Evaluation of UQ Methods

The paper evaluates UQ methods across five regression datasets using metrics such as Spearman's rank correlation, miscalibration area, negative log likelihood (NLL), and calibrated NLL (cNLL). Additionally, they compare methods' performance across these datasets to derive general conclusions regarding their reliability and applicability.

Findings and Analysis

The paper finds substantial variability in the performance of UQ methods across different datasets. No method emerges as universally superior, highlighting the lack of a one-size-fits-all solution for quantifying uncertainty in molecular property predictions using NNs. While message passing networks (MPNNs) generally exhibited greater accuracy than feedforward networks (FFNs), similar reductions in RMSE were noted across models when applying effective UQ methods. Notably, methods such as MPNN RF and MPNN GP demonstrated consistent efficacy across multiple metrics like miscalibration area and NLL, establishing themselves as robust options for UQ in these contexts.

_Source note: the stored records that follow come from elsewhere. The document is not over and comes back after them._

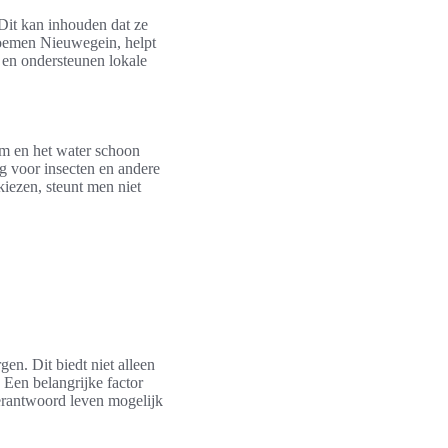
 Dit kan inhouden dat ze
loemen Nieuwegein, helpt
 en ondersteunen lokale
em en het water schoon
g voor insecten en andere
kiezen, steunt men niet
n. Dit biedt niet alleen
 Een belangrijke factor
erantwoord leven mogelijk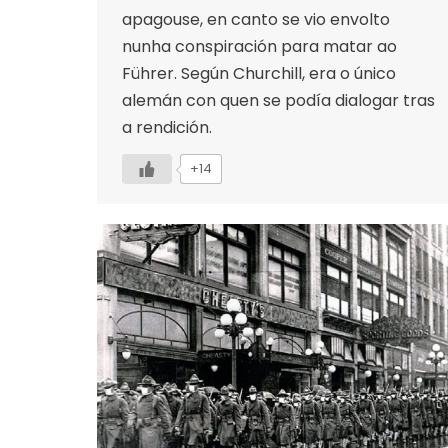
apagouse, en canto se vio envolto
nunha conspiración para matar ao
Führer. Según Churchill, era o único
alemán con quen se podía dialogar tras
a rendición.
+14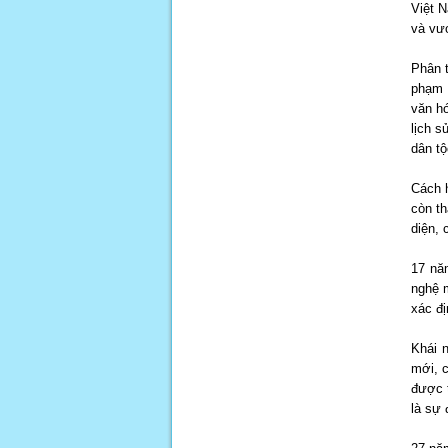
Việt N
và vư
Phân 
phạm t
văn hó
lịch s
dân tộ
Cách h
còn th
diện, 
17 năm
nghệ m
xác đị
Khái 
mới, c
được t
là sự 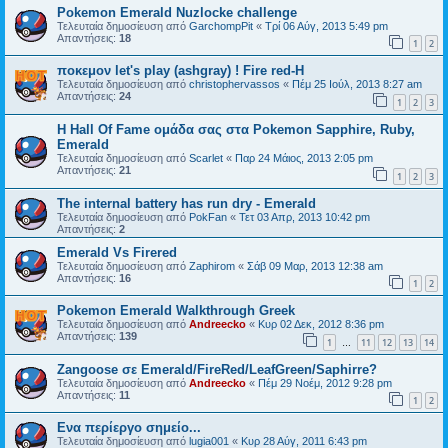
Pokemon Emerald Nuzlocke challenge
Τελευταία δημοσίευση από
GarchompPit
«
Τρί 06 Αύγ, 2013 5:49 pm
Απαντήσεις:
18
1
2
ποκεμον let's play (ashgray) ! Fire red-H
Τελευταία δημοσίευση από
christophervassos
«
Πέμ 25 Ιούλ, 2013 8:27 am
Απαντήσεις:
24
1
2
3
Η Hall Of Fame ομάδα σας στα Pokemon Sapphire, Ruby,
Emerald
Τελευταία δημοσίευση από
Scarlet
«
Παρ 24 Μάιος, 2013 2:05 pm
Απαντήσεις:
21
1
2
3
The internal battery has run dry - Emerald
Τελευταία δημοσίευση από
PokFan
«
Τετ 03 Απρ, 2013 10:42 pm
Απαντήσεις:
2
Emerald Vs Firered
Τελευταία δημοσίευση από
Zaphirom
«
Σάβ 09 Μαρ, 2013 12:38 am
Απαντήσεις:
16
1
2
Pokemon Emerald Walkthrough Greek
Τελευταία δημοσίευση από
Andreecko
«
Κυρ 02 Δεκ, 2012 8:36 pm
Απαντήσεις:
139
1
11
12
13
14
…
Zangoose σε Emerald/FireRed/LeafGreen/Saphirre?
Τελευταία δημοσίευση από
Andreecko
«
Πέμ 29 Νοέμ, 2012 9:28 pm
Απαντήσεις:
11
1
2
Ενα περίεργο σημείο...
Τελευταία δημοσίευση από
lugia001
«
Κυρ 28 Αύγ, 2011 6:43 pm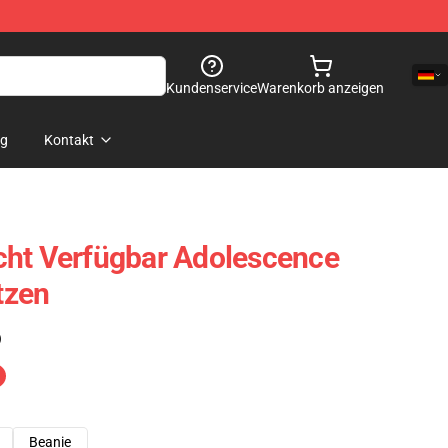
Kundenservice
Warenkorb anzeigen
og
Kontakt
cht Verfügbar Adolescence
tzen
)
Beanie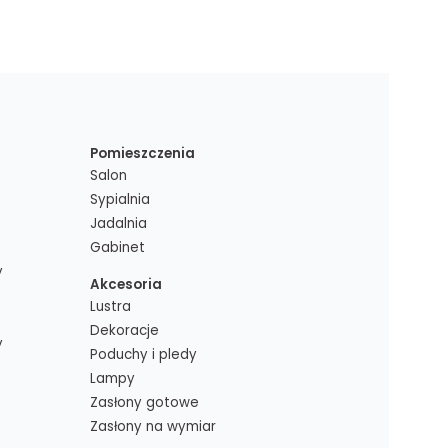
Pomieszczenia
Salon
Sypialnia
Jadalnia
Gabinet
y
Akcesoria
Lustra
Dekoracje
y
Poduchy i pledy
Lampy
Zasłony gotowe
Zasłony na wymiar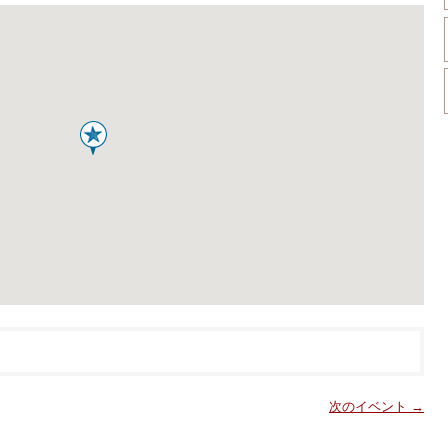
次のイベント →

Implications and Future Directions

The practical implication of these findings is that researchers must exercise caution when selecting UQ methods for specific tasks, recognizing that performance is highly dataset-dependent. Theoretical implications underscore the necessity for developing new UQ methods that can provide reliable estimates across diverse domains, potentially through techniques like model stacking or enhanced ensemble frameworks.

Looking forward, the paper suggests investigating the application of emerging UQ strategies, scaling scalable approximation methods to larger datasets, and exploring UQ metrics for classification tasks in drug discovery and related fields. Bridging the gap between theoretical robustness and practical applicability remains a key challenge in advancing dependable molecular property prediction models.